Tether, he concluded, “is living proof that the traditional financial system is so broken that it’s becoming feared by the emperors with no clothes.”

Possibly attempting to be helpful or maybe just trying to flame, well-known angel investor Jason Calacanis took to X over the weekend to offer his advice.

“Tether has a lot left to clean up, but they’re getting close,” said Calacanis. He urged Tether to 1) sell all of its bitcoin, 2) own only U.S. treasuries, and 3) get not just one, but two audits done by American firms.

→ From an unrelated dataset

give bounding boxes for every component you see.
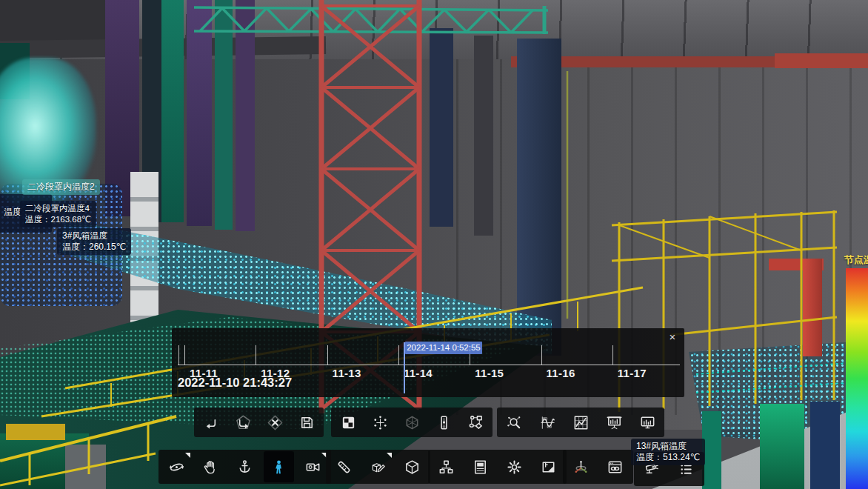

The Calacanis post drew a fast and fiery response from bitcoiners, with the general reaction being the absurdity of a stablecoin/bitcoin company swapping its relatively small holdings of BTC for government paper. Several drew attention to Calacanis’ panicky request for a bailout of all bank deposits as Silicon Valley Bank was failing in March 2023, in part thanks to a plunge in value of U.S. Treasuries it was holding.

Fair enough. But even if Tether holds onto its bitcoin, what about a traditional audit? On that subject, Calacanis was later joined by popular financial blogger Quoth the Raven, a longtime gold bug who began coming around to bitcoin in 2024.

“I’ve been in this game long enough to know that when a company refuses to furnish a full, independent audit, it’s never because things are pristine and they just forgot to schedule one,” wrote QTR. “I’ve found only ever one reason an outfit digs in its heels and won’t submit to an audit when everyone requests one. And it’s not a good reason.”

“Markets have a long, bloody track record of chewing up the naïve,” he continued. “[An audit is] the bare f—ing minimum anyone should demand from an entity issuing tens of billions in synthetic dollars that underpin entire markets.”